Fatma Korkmaz: In terms of trends, we’re seeing heightened expectations around materials and their construction. Until quite recently- around two years ago- manufacturers were asked for little more than highly elastic, body-hugging fabrics. Today, the market is reverting to more rigid denim with more comfortable cuts. But this shift is also accompanied by heightened demands for finishing options as well as colour ranges- demands that didn’t apply to this more rigid-jeans category when brands had just one style per collection. What defines the market today, therefore, is a pursuit of ever more sophisticated finishes applied to denim with more classic cuts. And that holds true across all price points.

FNW: Including in the luxury market?

FK: It’s important to look at premium and luxury brands, because they strongly influence the whole sector. And indeed, we’re seeing a growing number of jeans on the catwalks, with increasingly bold finishes and cuts that hark back to the 2000s. As a result, all the new finishing techniques we’ve introduced have met with almost immediate success in the last two seasons. It also shows there has been a shift in the perception of denim since Covid: consumers are buying less. By contrast, very simple, “easy” pieces are less likely to persuade them to buy. This affects all brands. That’s why we’re backing a range of fabrics with multiple properties.

FNW: So cuts are going back in time, while adopting new technologies?

FK : Yes, though we’re no longer talking about the exact same pieces as back then. You can also see that brands aren’t jumping in straight away; they’re hesitant, preferring to wait for the right moment to try things that are truly surprising and creative. Perhaps the denim sector needs a designer or a high-profile brand to dare, take the plunge, lead from the front, and spark a new kind of enthusiasm for denim among consumers.

FNW: So there needs to be a “new Diesel,” which changed the way denim was seen in the early 2000s?

FK: At the time- as industry professionals will remember- whatever the brand did had an impact on the entire market, bringing to the fore new innovations and manufacturing challenges for apparel and materials.

FNW: In this respect, how do you analyse the changing role of materials in the industry?
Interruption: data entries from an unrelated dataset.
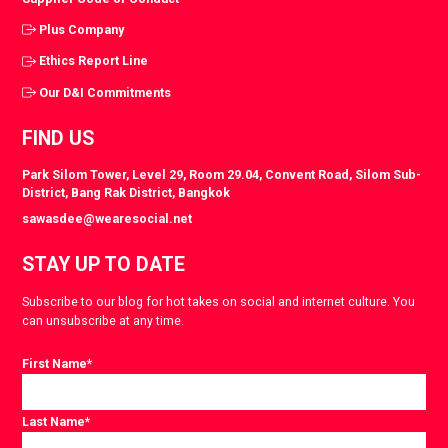
Plus Company
Ethics Report Line
Our D&I Commitments
FIND US
Park Silom Tower, Level 29, Room 29.04, Convent Road, Silom Sub-
District, Bang Rak District, Bangkok
sawasdee@wearesocial.net
STAY UP TO DATE
Subscribe to our blog for hot takes on social and internet culture. You
can unsubscribe at any time.
First Name
*
Last Name
*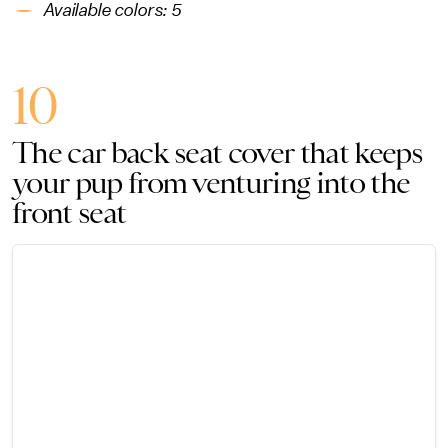
Available colors: 5
10
The car back seat cover that keeps
your pup from venturing into the
front seat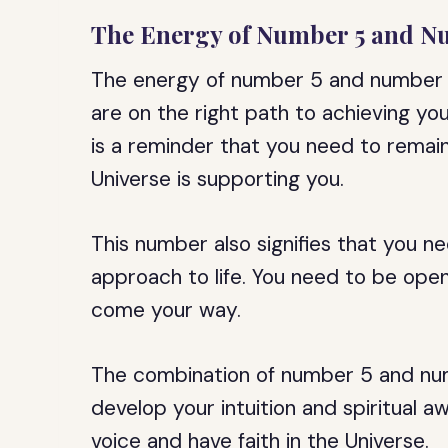
The Energy of Number 5 and N
The energy of number 5 and number 7
are on the right path to achieving your 
is a reminder that you need to remain
Universe is supporting you.
This number also signifies that you n
approach to life. You need to be ope
come your way.
The combination of number 5 and numb
develop your intuition and spiritual a
voice and have faith in the Universe.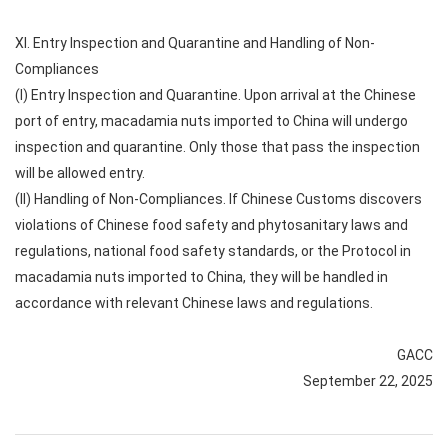
XI. Entry Inspection and Quarantine and Handling of Non-
Compliances
(I) Entry Inspection and Quarantine. Upon arrival at the Chinese
port of entry, macadamia nuts imported to China will undergo
inspection and quarantine. Only those that pass the inspection
will be allowed entry.
(II) Handling of Non-Compliances. If Chinese Customs discovers
violations of Chinese food safety and phytosanitary laws and
regulations, national food safety standards, or the Protocol in
macadamia nuts imported to China, they will be handled in
accordance with relevant Chinese laws and regulations.
GACC
September 22, 2025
FK : What’s clear to me is the growing importance of recycled materials. The feasibility has now been proven. All Isko collections now rely, to varying degrees, on recycled materials. Moving away from virgin cotton also allows us to better refine the product’s softness, which has become an important expectation, even on pieces with a raw appearance. In this respect, Gen Z is rather contradictory: it wants pieces that are distinctive, unique and complex, yet at the same time simple and comfortable. And talking to them about recycled materials can sometimes work against the product, as some see it as a compromise on quality. Our collaboration with Rihanna was, in this respect, very important in demonstrating what can be achieved with recycled materials.

FNW: What does this transition to recycled materials mean for a company like Isko?

FK: It means increasing our capacity to collect and recycle materials, whether production offcuts or post-consumer products. We therefore plan to install dedicated units, in the form of hubs, close to our manufacturing sites. These hubs will be devoted to the defibration and decolourisation of materials. This is a large-scale project.